Task input:
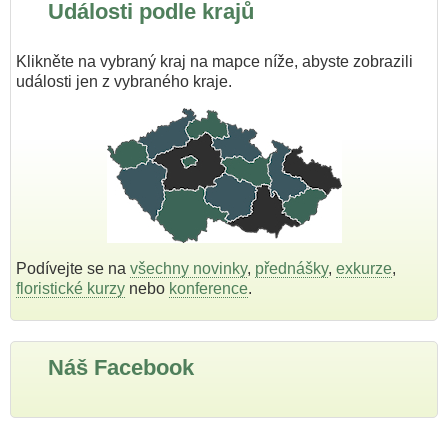
Události podle krajů
Klikněte na vybraný kraj na mapce níže, abyste zobrazili
události jen z vybraného kraje.
Podívejte se na
všechny novinky
,
přednášky
,
exkurze
,
floristické kurzy
nebo
konference
.
Náš Facebook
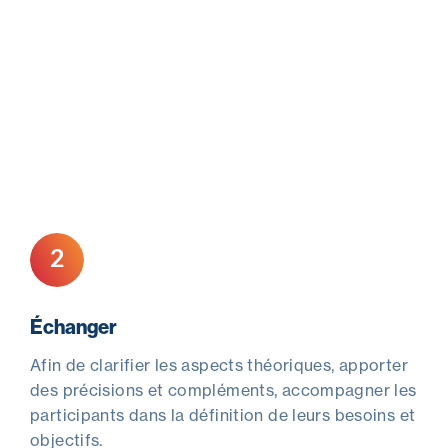
2
Échanger
Afin de clarifier les aspects théoriques, apporter
des précisions et compléments, accompagner les
participants dans la définition de leurs besoins et
objectifs.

Task statement:
The reply has to reproduce every line above verbatim and contain no pictures.

Completed exercise:
Události podle krajů
Klikněte na vybraný kraj na mapce níže, abyste zobrazili
události jen z vybraného kraje.
Podívejte se na
všechny novinky
,
přednášky
,
exkurze
,
floristické kurzy
nebo
konference
.
Náš Facebook
2
Échanger
Afin de clarifier les aspects théoriques, apporter
des précisions et compléments, accompagner les
participants dans la définition de leurs besoins et
objectifs.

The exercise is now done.